From ending up behind bars in a maximum security prison in 1989 after being wrongfully convicted, for seven and a half years and being eligible for parole only after 30 long years in prison to proving his own Innocence and freeing himself after arming himself with the law, Isaac Wright Jr., whose true life story inspired ABC’s ‘For Life’ is no doubt a spirited champ. Now he is running for Mayor.
Hopeful, even though it seemed freedom was a far-fetched dream, Isaac who after serving as his own lawyer when all hopes to get one proved abortive with most telling him he would bag at least 20 years in prison, was in 1991, two years after his arrest, wrongfully accused of being the brain behind a drug conglomerate in the New York and New Jersey area, hence was convicted under New Jersey’s drug kingpin law and sentenced to life imprisonment . But he decided giving up was no option.
While incarcerated in prison, he armed himself with knowledge of the legal ropes, worked as a paralegal and helped to overturn the wrongful convictions of twenty of his fellow inmates, before finally proving his own innocence following his ability to extract a confession of police misconduct from a veteran police officer, James Dugan while conducting a cross-examination, securing his release:
“I understood law enforcement in such a way that I was able to get a law enforcement officer, a veteran, to actually come clean and admit fault, even though he was facing prison time,” Wright told People.
“The years of dealing with those issues allowed me to take that experience and individually turn an officer around. I think I could do the same thing with the NYPD.”
Upon release from prison, he pursued law and graduated in 2002 with his undergraduate degree. In 2007, Wright graduated from Saint Thomas University School of Law. In 2008, he passed the New Jersey bar examination.
He is currently a Counselor with one of the biggest Black-owned law firms in Newark, New Jersey, law firm Hunt, Hamlin & Ridley.
Before his arrest, Isaac Wright Jr. worked as a music producer for the Cover Girls, an 1980s group which he help create featuring his then-wife Sunshine Wright as a vocalist.

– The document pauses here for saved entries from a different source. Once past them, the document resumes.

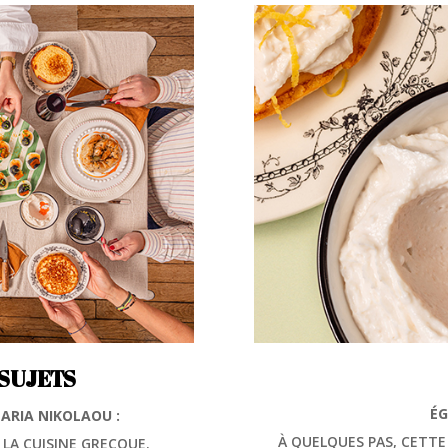
SUJETS
ÉG
MARIA NIKOLAOU :
À QUELQUES PAS, CETTE
 LA CUISINE GRECQUE.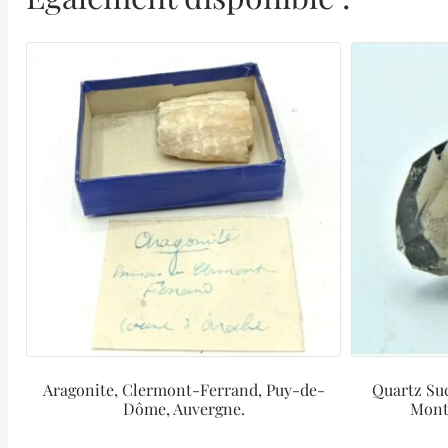
Aragonite, Clermont-Ferrand, Puy-de-
Quartz Suc
Dôme, Auvergne.
Mont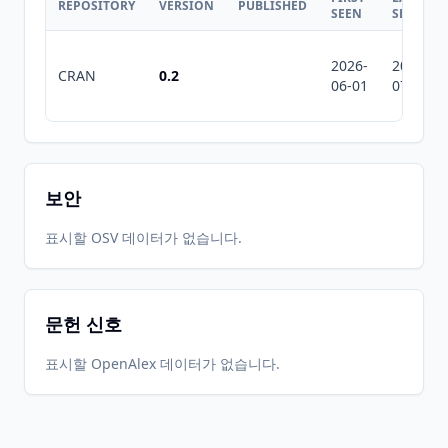
REPOSITORY
VERSION
PUBLISHED
SEEN
SEEN
2026-
2026-
CRAN
0.2
06-01
07-10
보안
표시할 OSV 데이터가 없습니다.
문헌 신호
표시할 OpenAlex 데이터가 없습니다.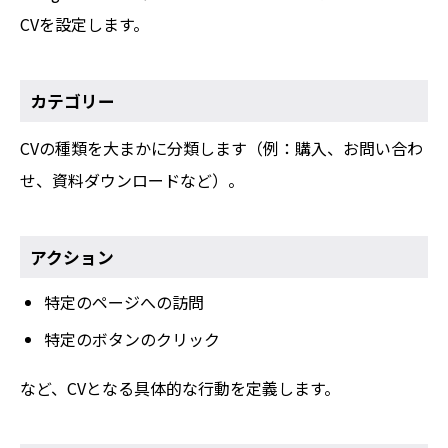
CVを設定します。
カテゴリー
CVの種類を大まかに分類します（例：購入、お問い合わ
せ、資料ダウンロードなど）。
アクション
特定のページへの訪問
特定のボタンのクリック
など、CVとなる具体的な行動を定義します。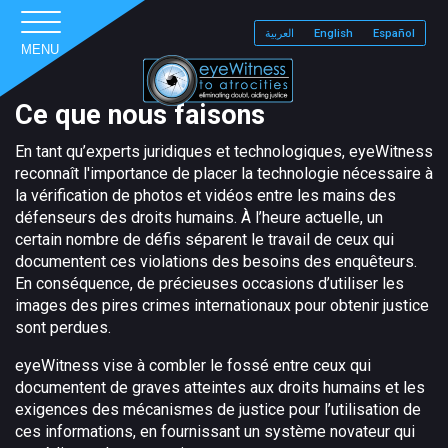
العربية
English
Español
MENU
Ce que nous faisons
En tant qu’experts juridiques et technologiques, eyeWitness
reconnaît l'importance de placer la technologie nécessaire à
la vérification de photos et vidéos entre les mains des
défenseurs des droits humains. À l’heure actuelle, un
certain nombre de défis séparent le travail de ceux qui
documentent ces violations des besoins des enquêteurs.
En conséquence, de précieuses occasions d’utiliser les
images des pires crimes internationaux pour obtenir justice
sont perdues.
eyeWitness vise à combler le fossé entre ceux qui
documentent de graves atteintes aux droits humains et les
exigences des mécanismes de justice pour l’utilisation de
ces informations, en fournissant un système novateur qui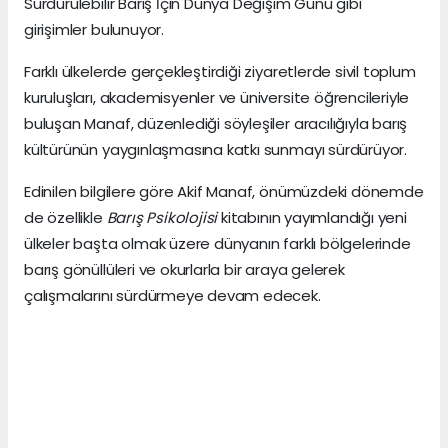
Sürdürülebilir Barış İçin Dünya Değişim Günü gibi
girişimler bulunuyor.
Farklı ülkelerde gerçekleştirdiği ziyaretlerde sivil toplum
kuruluşları, akademisyenler ve üniversite öğrencileriyle
buluşan Manaf, düzenlediği söyleşiler aracılığıyla barış
kültürünün yaygınlaşmasına katkı sunmayı sürdürüyor.
Edinilen bilgilere göre Akif Manaf, önümüzdeki dönemde
de özellikle
Barış Psikolojisi
kitabının yayımlandığı yeni
ülkeler başta olmak üzere dünyanın farklı bölgelerinde
barış gönüllüleri ve okurlarla bir araya gelerek
çalışmalarını sürdürmeye devam edecek.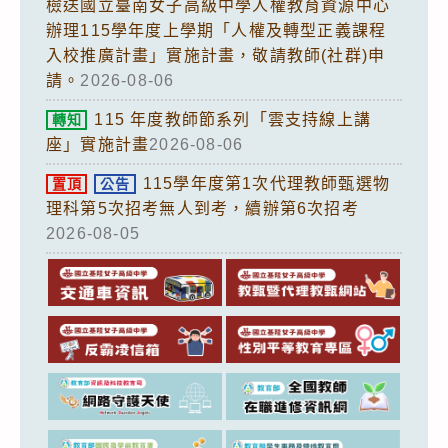
檢送國立臺南女子高級中學人權教育資源中心
辦理115學年度上學期「人權及轉型正義課程
入校推廣計畫」實施計畫，敬請教師(社群)申
請。
2026-08-06
115 年度教師節系列「雲支持線上講
轉知
座」實施計畫
2026-08-06
115學年度第1次代理教師甄選物
置頂
公告
理科第5次招考無人到考，續辦第6次招考
2026-08-05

Before his arrest he was happily married with a 5-year-old daughter.
“Everything was going really, really, really good,” Wright later recounted to Esquire Magazine. “And sometime after it started going well for us, we decided to move to New Jersey.” There, everything would take a sharp turn for the worst.
On Tuesday, December 1, Wright announced his candidacy to run for mayor as a Democrat in New York City.
“In my experience in life, nothing good happens, most of the time, without a fight,” he said. “You can scream, you can holler, you can protest — which are all good things, because we have to be heard — but no real, significant changes occur without rolling up your sleeves and getting into a fight.”